[RFC] Introducing convergence control bundles and intrinsics

Hi all,

please see https://reviews.llvm.org/D85603 and its related changes for our most recent and hopefully final attempt at putting the `convergent` attribute on a solid theoretical foundation in a way that is useful for modern GPU compiler use cases. We have clear line of sight to enabling a new control flow implementation in the AMDGPU backend which is built on this foundation. I have started upstreaming some ground work recently. We expect this foundation to also be usable by non-GPU whole-program vectorization environments, if they choose to do so.

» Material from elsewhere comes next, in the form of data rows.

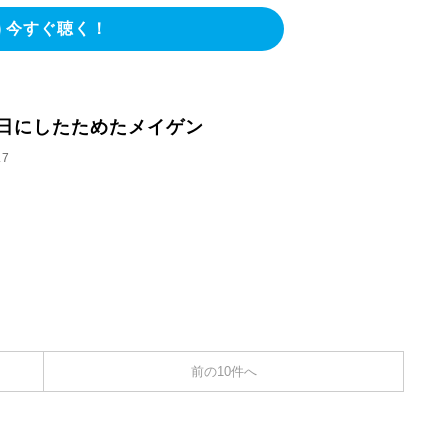
今すぐ聴く！
6日にしたためたメイゲン
.7
前の10件へ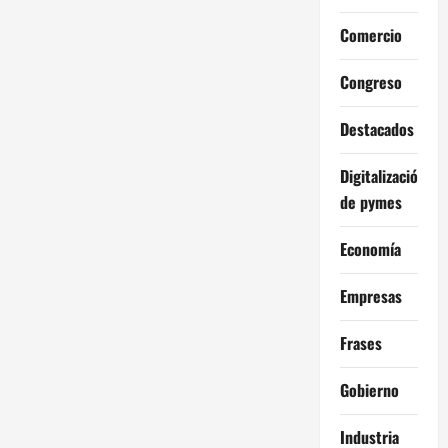
Comercio
Congreso
Destacados
Digitalización
de pymes
Economía
Empresas
Frases
Gobierno
Industria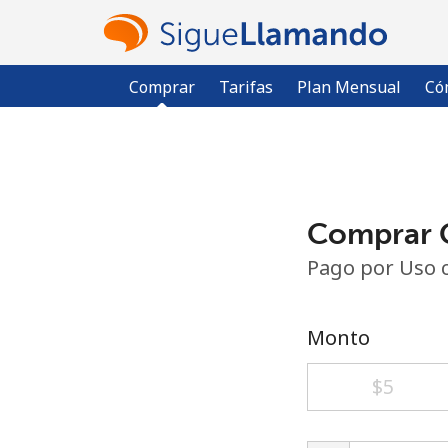
Comprar
Tarifas
Plan Mensual
Có
Comprar C
Pago por Uso 
Monto
⁦$5⁩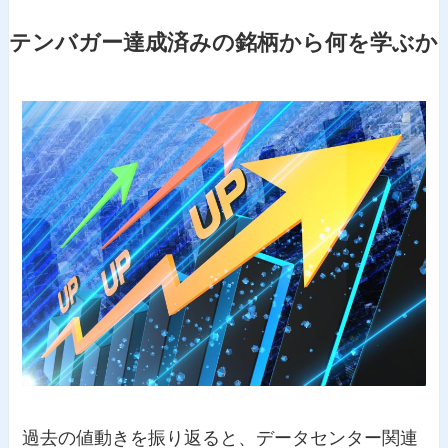
テンバガー達成済みの銘柄から何を学ぶか
過去の値動きを振り返ると、データセンター関連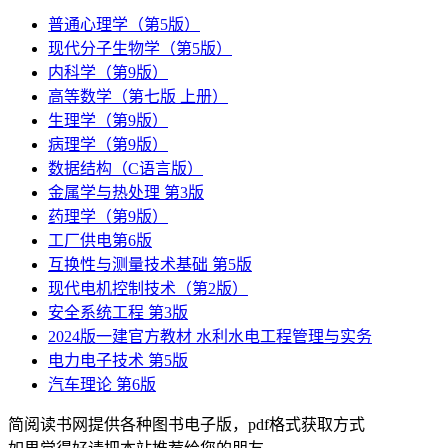
普通心理学（第5版）
现代分子生物学（第5版）
内科学（第9版）
高等数学（第七版 上册）
生理学（第9版）
病理学（第9版）
数据结构（C语言版）
金属学与热处理 第3版
药理学（第9版）
工厂供电第6版
互换性与测量技术基础 第5版
现代电机控制技术（第2版）
安全系统工程 第3版
2024版一建官方教材 水利水电工程管理与实务
电力电子技术 第5版
汽车理论 第6版
简阅读书网提供各种图书电子版，pdf格式获取方式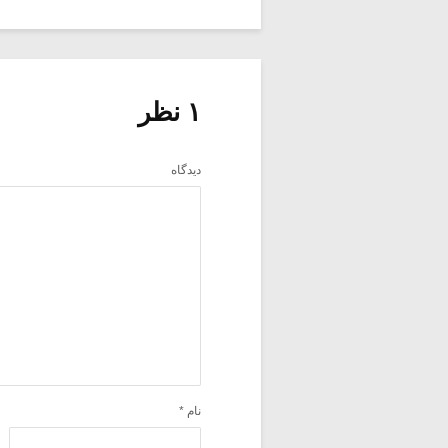
۱ نظر
دیدگاه
نام
*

What follows is a (not quite) brief overview of what this is all about, but do see the linked review and its "stack" for a fuller story.

The Problem

Hi, Nicolai,

Thanks for sending this. What do you think that we should do with the existing convergent attribute?

-Hal

Hi Hal,

Thanks for sending this. What do you think that we should do with the
existing convergent attribute?

My preference, which is implicitly expressed in the review, is to use
`convergent` both for the new and the old thing. They are implicitly
distinguished via the "convergencectrl" operand bundle.

The main reason for going down that route is that `convergent` is
really an odd duck in that it is the only attribute in LLVM that
_adds_ new constraints on program transforms. All other attributes
_remove_ constraints on program transforms by expressing constraints
on what the function does (e.g. readnone, nosync, willreturn, ...).
Matt tried to push for changing that, making the "convergent"
restrictions the default and adding `noconvergent` on most things, but
that effort got stuck. In the meantime, let's avoid adding yet another
odd duck like this :slight_smile:

Cheers,
Nicolai

Hi Hal,

Thanks for sending this. What do you think that we should do with the
existing convergent attribute?

My preference, which is implicitly expressed in the review, is to use
`convergent` both for the new and the old thing. They are implicitly
distinguished via the "convergencectrl" operand bundle.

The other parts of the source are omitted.